WHAT YOU ARE ASKED TO DO
Among the entries that follow, how many lines contain the string "Việt"? Answer with that number only.

DATASET ENTRIES

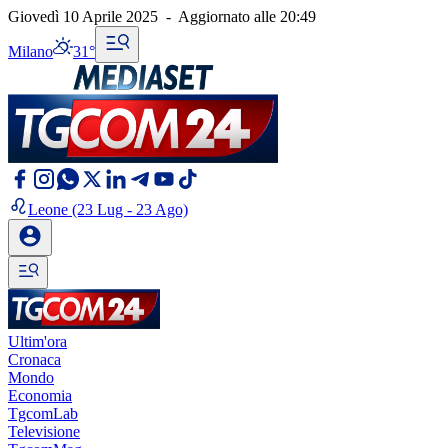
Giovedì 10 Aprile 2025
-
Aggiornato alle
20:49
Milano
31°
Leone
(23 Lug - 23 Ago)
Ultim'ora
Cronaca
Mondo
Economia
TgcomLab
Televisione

--

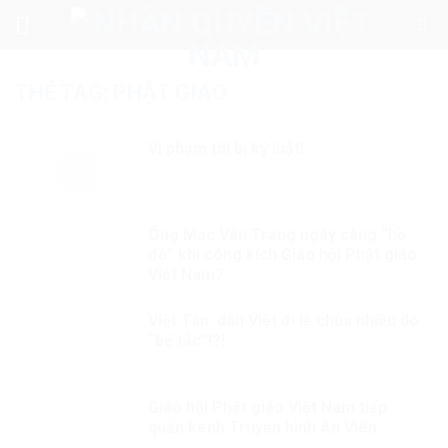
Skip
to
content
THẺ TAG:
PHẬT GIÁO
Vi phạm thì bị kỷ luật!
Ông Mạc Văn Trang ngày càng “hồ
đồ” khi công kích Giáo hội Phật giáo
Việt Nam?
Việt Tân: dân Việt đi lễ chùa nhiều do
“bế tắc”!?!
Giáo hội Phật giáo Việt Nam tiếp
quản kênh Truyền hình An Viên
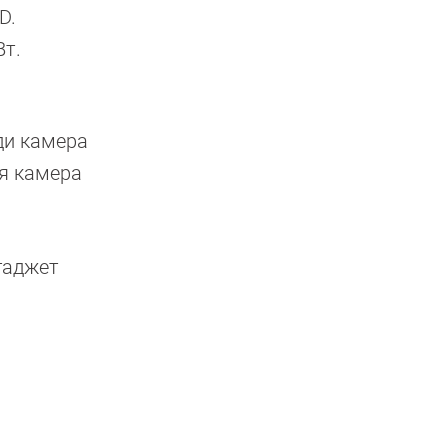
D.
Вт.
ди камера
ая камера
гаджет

RESPONSE
3